Stokbord goes global for Olympic art project
September 08, 2011 at 4:11 PM
A striking global sculpture made from Stokbord® recycled waste plastic has become the stunning centrepiece of an Olympics-inspired art education project.
The 1.4-metre sphere of schoolchildren's silhouettes was cut from board material more commonly used for walkways, fencing, cable protection and animal pens. It was donated by Centriforce, the UK's largest independent plastics recycler, which manufactures Stokbord from waste carrier bags and film that would otherwise be destined for landfill or export.
The sculpture is the work of Brighton-based artist and graphic designer Nick Sayers, who selected Stokbord plastic sheet to create the piece with pupils at Cherrywood Primary School in Farnborough. The children modelled for their silhouettes in national costumes from as far and wide as Nepal, Albania and Ghana. Nick then had their outlines machine cut from Stokbord and the children helped sand and bolt the pieces together into a lattice, forming the final spherical structure.

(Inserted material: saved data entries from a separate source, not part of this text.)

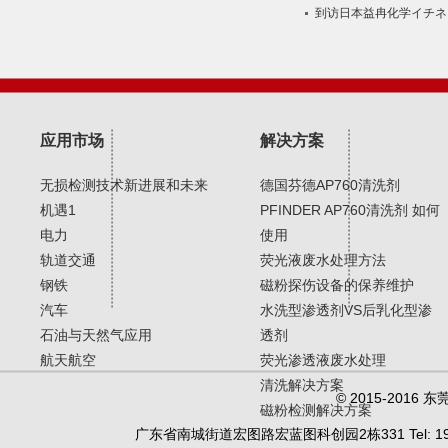
到访日本益冉化学イチネ
应用市场
解决方案
无损检测技术新进展和未来
德国芬德AP760清洗剂
机遇1
PFINDER AP760清洗剂 如何
电力
使用
轨道交通
荧光液废水处理方法
钢铁
磁粉探伤设备的保养维护
汽车
水洗型渗透剂VS后乳化型渗
石油与天然气应用
透剂
航天航空
荧光渗透液废水处理
清洗解决方案
© 2015-20
磁粉检测解决方案
广东省南城街道宏图路宏蓝图科创园2栋331 Tel: 19902450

"My work centres on taking everyday recycled or repurposed materials and transforming them into something completely different," explains Nick. "Stokbord is an ideal material for a sculptor to work with because it has a good balance of flexibility and rigidity. It's much more forgiving than, say, acrylic, but has enough strength to bend to shape, and is easy to cut. Furthermore, I am passionate about sustainability, so using a recycled material was high on my list of priorities.
"The finished sculpture will be permanently displayed in the school grounds, and Stokbord is resilient enough to withstand the outdoor elements and for children to play inside," he added. Nick was selected to work with the school through Festival Makers, an awards scheme for artists to work with young people in North Hampshire to create artworks for world arts festivals celebrating the Olympics. The project was organised by The Making, a leading craft and design education charity based in Hampshire, and funded by the National Lottery through Arts Council England.
The sculpture had its debut at the World Party In The Park, a world arts event organised by The Making at Eastrop Park in Basingstoke. During the festival, Sayers ran a giant pantograph drawing workshop, using more Stokbord sheets as ground protection mats to provide a level surface on the grass.